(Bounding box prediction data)
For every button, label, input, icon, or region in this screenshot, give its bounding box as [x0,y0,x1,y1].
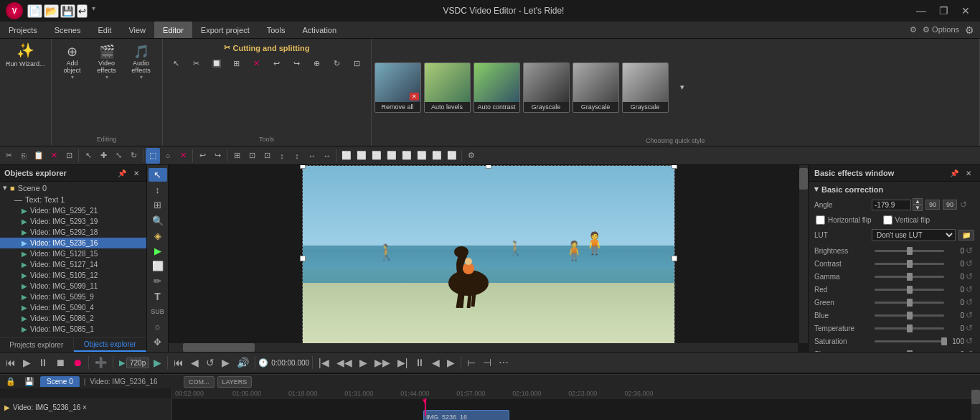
sharpen-reset[interactable]: ↺ [964,349,974,352]
style-remove-all[interactable]: ✕ Remove all [374,62,421,113]
angle-reset-btn[interactable]: ↺ [960,200,967,210]
settings2-btn[interactable]: ⚙ [464,148,479,164]
vert-color-btn[interactable]: ◈ [149,229,167,243]
align3-btn[interactable]: ↕ [275,148,289,164]
scene0-tab[interactable]: Scene 0 [40,376,80,387]
delete-btn[interactable]: ✕ [47,148,61,164]
vert-play-btn[interactable]: ▶ [149,244,167,258]
save2-btn[interactable]: 💾 [22,374,37,390]
eff-close-btn[interactable]: ✕ [963,167,974,179]
more-tool[interactable]: ⊡ [348,54,367,73]
handle-tl[interactable] [300,165,306,169]
loop-btn[interactable]: ↺ [203,355,217,370]
select-circle-btn[interactable]: ○ [161,148,175,164]
green-reset[interactable]: ↺ [964,297,974,307]
temperature-reset[interactable]: ↺ [964,323,974,333]
angle-90cw-btn[interactable]: 90 [925,200,940,210]
menu-edit[interactable]: Edit [89,22,120,38]
timeline-vscroll-thumb[interactable] [971,390,980,404]
select-rect-btn[interactable]: ⬚ [146,148,160,164]
align6-btn[interactable]: ↔ [320,148,334,164]
goto-start-btn[interactable]: |◀ [316,355,332,370]
fit-btn[interactable]: ⊞ [230,148,244,164]
play-prev-btn[interactable]: ⏮ [3,355,19,370]
tree-video-5090[interactable]: ▶ Video: IMG_5090_4 [0,302,146,313]
tree-video-5292[interactable]: ▶ Video: IMG_5292_18 [0,227,146,238]
handle-mr[interactable] [672,256,677,261]
tree-video-5295[interactable]: ▶ Video: IMG_5295_21 [0,205,146,216]
mark-out-btn[interactable]: ⊣ [480,355,494,370]
timeline-vscroll[interactable] [971,388,980,420]
saturation-thumb[interactable] [941,337,947,345]
handle-tr[interactable] [672,165,677,169]
sharpen-thumb[interactable] [907,350,913,353]
frame-back-btn[interactable]: ◀ [429,355,443,370]
obj-pin-btn[interactable]: 📌 [116,167,128,179]
tree-video-5293[interactable]: ▶ Video: IMG_5293_19 [0,216,146,227]
green-track[interactable] [875,302,944,304]
flip-h-checkbox[interactable] [816,215,825,225]
align4-btn[interactable]: ↕ [290,148,304,164]
undo2-btn[interactable]: ↩ [195,148,209,164]
layer6-btn[interactable]: ⬜ [415,148,429,164]
flip-horizontal-label[interactable]: Horizontal flip [816,215,872,225]
redo-tool[interactable]: ↪ [288,54,306,73]
vert-rect-btn[interactable]: ⬜ [149,259,167,273]
align1-btn[interactable]: ⊡ [245,148,259,164]
mark-in-btn[interactable]: ⊢ [464,355,479,370]
gamma-track[interactable] [875,276,944,278]
menu-export[interactable]: Export project [192,22,258,38]
vert-brush-btn[interactable]: ✏ [149,274,167,288]
red-thumb[interactable] [907,286,913,294]
brightness-thumb[interactable] [907,247,913,255]
tree-text1[interactable]: — Text: Text 1 [0,194,146,205]
playhead[interactable] [425,398,426,416]
blue-reset[interactable]: ↺ [964,310,974,320]
projects-tab[interactable]: Projects explorer [0,338,74,352]
layer4-btn[interactable]: ⬜ [385,148,399,164]
canvas-hscroll[interactable] [169,343,798,352]
canvas-area[interactable]: 🚶 🚶 🧍 🧍 [169,165,808,352]
flip-v-checkbox[interactable] [883,215,892,225]
move-btn[interactable]: ✚ [96,148,110,164]
extra-tool[interactable]: ⊕ [308,54,326,73]
angle-input[interactable] [872,200,911,210]
layer3-btn[interactable]: ⬜ [369,148,384,164]
close-button[interactable]: ✕ [957,4,974,18]
rotate-btn[interactable]: ↻ [126,148,141,164]
tree-video-5085[interactable]: ▶ Video: IMG_5085_1 [0,324,146,335]
delete2-btn[interactable]: ✕ [176,148,190,164]
track-video-row[interactable]: ▶ Video: IMG_5236_16 × [0,398,171,416]
contrast-reset[interactable]: ↺ [964,258,974,269]
menu-view[interactable]: View [120,22,154,38]
play2-btn[interactable]: ▶ [357,355,370,370]
resolution-button[interactable]: 720p [126,358,149,368]
delete-tool[interactable]: ✕ [248,54,266,73]
handle-tm[interactable] [486,165,491,169]
angle-up-btn[interactable]: ▲ [913,198,923,205]
temperature-thumb[interactable] [907,325,913,332]
vert-text-btn[interactable]: T [149,289,167,303]
lut-select[interactable]: Don't use LUT [872,229,956,241]
style-grayscale-3[interactable]: Grayscale [622,62,669,113]
tree-video-5086[interactable]: ▶ Video: IMG_5086_2 [0,313,146,324]
eff-pin-btn[interactable]: 📌 [948,167,960,179]
vert-zoom-btn[interactable]: 🔍 [149,214,167,228]
basic-correction-header[interactable]: ▾ Basic correction [814,185,974,194]
flip-vertical-label[interactable]: Vertical flip [883,215,930,225]
tree-video-5127[interactable]: ▶ Video: IMG_5127_14 [0,259,146,270]
select-all-btn[interactable]: ⊡ [62,148,76,164]
pause2-btn[interactable]: ⏸ [412,355,428,370]
vert-sub-btn[interactable]: SUB [149,305,167,319]
vert-shape-btn[interactable]: ○ [149,320,167,334]
copy-btn[interactable]: ⎘ [17,148,31,164]
goto-end-btn[interactable]: ▶| [395,355,411,370]
canvas-vscroll-thumb[interactable] [799,168,808,190]
tree-video-5099[interactable]: ▶ Video: IMG_5099_11 [0,281,146,291]
angle-90ccw-btn[interactable]: 90 [943,200,957,210]
canvas-vscroll[interactable] [799,165,808,343]
style-auto-levels[interactable]: Auto levels [424,62,471,113]
undo-tool[interactable]: ↩ [268,54,286,73]
tree-scene0[interactable]: ▾ ■ Scene 0 [0,182,146,194]
play-btn[interactable]: ▶ [20,355,34,370]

> _PROBLEM TO WORK ON_: The expected output is the full data above, reproduced exactly with no images.

> _EXERCISE SOLUTION_:
For every button, label, input, icon, or region in this screenshot, give its bounding box as [x0,y0,x1,y1].
sharpen-reset[interactable]: ↺ [964,349,974,352]
style-remove-all[interactable]: ✕ Remove all [374,62,421,113]
angle-reset-btn[interactable]: ↺ [960,200,967,210]
settings2-btn[interactable]: ⚙ [464,148,479,164]
vert-color-btn[interactable]: ◈ [149,229,167,243]
align3-btn[interactable]: ↕ [275,148,289,164]
scene0-tab[interactable]: Scene 0 [40,376,80,387]
delete-btn[interactable]: ✕ [47,148,61,164]
vert-play-btn[interactable]: ▶ [149,244,167,258]
save2-btn[interactable]: 💾 [22,374,37,390]
eff-close-btn[interactable]: ✕ [963,167,974,179]
more-tool[interactable]: ⊡ [348,54,367,73]
handle-tl[interactable] [300,165,306,169]
loop-btn[interactable]: ↺ [203,355,217,370]
select-circle-btn[interactable]: ○ [161,148,175,164]
green-reset[interactable]: ↺ [964,297,974,307]
temperature-reset[interactable]: ↺ [964,323,974,333]
angle-90cw-btn[interactable]: 90 [925,200,940,210]
menu-edit[interactable]: Edit [89,22,120,38]
timeline-vscroll-thumb[interactable] [971,390,980,404]
select-rect-btn[interactable]: ⬚ [146,148,160,164]
align6-btn[interactable]: ↔ [320,148,334,164]
goto-start-btn[interactable]: |◀ [316,355,332,370]
fit-btn[interactable]: ⊞ [230,148,244,164]
play-prev-btn[interactable]: ⏮ [3,355,19,370]
tree-video-5090[interactable]: ▶ Video: IMG_5090_4 [0,302,146,313]
tree-video-5292[interactable]: ▶ Video: IMG_5292_18 [0,227,146,238]
handle-mr[interactable] [672,256,677,261]
tree-video-5295[interactable]: ▶ Video: IMG_5295_21 [0,205,146,216]
mark-out-btn[interactable]: ⊣ [480,355,494,370]
timeline-vscroll[interactable] [971,388,980,420]
saturation-thumb[interactable] [941,337,947,345]
handle-tr[interactable] [672,165,677,169]
sharpen-thumb[interactable] [907,350,913,353]
frame-back-btn[interactable]: ◀ [429,355,443,370]
obj-pin-btn[interactable]: 📌 [116,167,128,179]
tree-video-5293[interactable]: ▶ Video: IMG_5293_19 [0,216,146,227]
green-track[interactable] [875,302,944,304]
flip-h-checkbox[interactable] [816,215,825,225]
align4-btn[interactable]: ↕ [290,148,304,164]
undo2-btn[interactable]: ↩ [195,148,209,164]
layer6-btn[interactable]: ⬜ [415,148,429,164]
flip-horizontal-label[interactable]: Horizontal flip [816,215,872,225]
redo-tool[interactable]: ↪ [288,54,306,73]
vert-rect-btn[interactable]: ⬜ [149,259,167,273]
align1-btn[interactable]: ⊡ [245,148,259,164]
mark-in-btn[interactable]: ⊢ [464,355,479,370]
gamma-track[interactable] [875,276,944,278]
menu-export[interactable]: Export project [192,22,258,38]
vert-brush-btn[interactable]: ✏ [149,274,167,288]
red-thumb[interactable] [907,286,913,294]
brightness-thumb[interactable] [907,247,913,255]
tree-text1[interactable]: — Text: Text 1 [0,194,146,205]
playhead[interactable] [425,398,426,416]
blue-reset[interactable]: ↺ [964,310,974,320]
projects-tab[interactable]: Projects explorer [0,338,74,352]
layer4-btn[interactable]: ⬜ [385,148,399,164]
canvas-hscroll[interactable] [169,343,798,352]
canvas-area[interactable]: 🚶 🚶 🧍 🧍 [169,165,808,352]
flip-v-checkbox[interactable] [883,215,892,225]
move-btn[interactable]: ✚ [96,148,110,164]
extra-tool[interactable]: ⊕ [308,54,326,73]
angle-input[interactable] [872,200,911,210]
layer3-btn[interactable]: ⬜ [369,148,384,164]
close-button[interactable]: ✕ [957,4,974,18]
rotate-btn[interactable]: ↻ [126,148,141,164]
tree-video-5085[interactable]: ▶ Video: IMG_5085_1 [0,324,146,335]
delete2-btn[interactable]: ✕ [176,148,190,164]
track-video-row[interactable]: ▶ Video: IMG_5236_16 × [0,398,171,416]
contrast-reset[interactable]: ↺ [964,258,974,269]
menu-view[interactable]: View [120,22,154,38]
play2-btn[interactable]: ▶ [357,355,370,370]
resolution-button[interactable]: 720p [126,358,149,368]
delete-tool[interactable]: ✕ [248,54,266,73]
handle-tm[interactable] [486,165,491,169]
angle-up-btn[interactable]: ▲ [913,198,923,205]
temperature-thumb[interactable] [907,325,913,332]
vert-text-btn[interactable]: T [149,289,167,303]
lut-select[interactable]: Don't use LUT [872,229,956,241]
style-grayscale-3[interactable]: Grayscale [622,62,669,113]
tree-video-5086[interactable]: ▶ Video: IMG_5086_2 [0,313,146,324]
eff-pin-btn[interactable]: 📌 [948,167,960,179]
vert-zoom-btn[interactable]: 🔍 [149,214,167,228]
basic-correction-header[interactable]: ▾ Basic correction [814,185,974,194]
flip-vertical-label[interactable]: Vertical flip [883,215,930,225]
tree-video-5127[interactable]: ▶ Video: IMG_5127_14 [0,259,146,270]
select-all-btn[interactable]: ⊡ [62,148,76,164]
pause2-btn[interactable]: ⏸ [412,355,428,370]
vert-sub-btn[interactable]: SUB [149,305,167,319]
vert-shape-btn[interactable]: ○ [149,320,167,334]
copy-btn[interactable]: ⎘ [17,148,31,164]
goto-end-btn[interactable]: ▶| [395,355,411,370]
canvas-vscroll-thumb[interactable] [799,168,808,190]
tree-video-5099[interactable]: ▶ Video: IMG_5099_11 [0,281,146,291]
angle-90ccw-btn[interactable]: 90 [943,200,957,210]
canvas-vscroll[interactable] [799,165,808,343]
style-auto-levels[interactable]: Auto levels [424,62,471,113]
undo-tool[interactable]: ↩ [268,54,286,73]
tree-scene0[interactable]: ▾ ■ Scene 0 [0,182,146,194]
play-btn[interactable]: ▶ [20,355,34,370]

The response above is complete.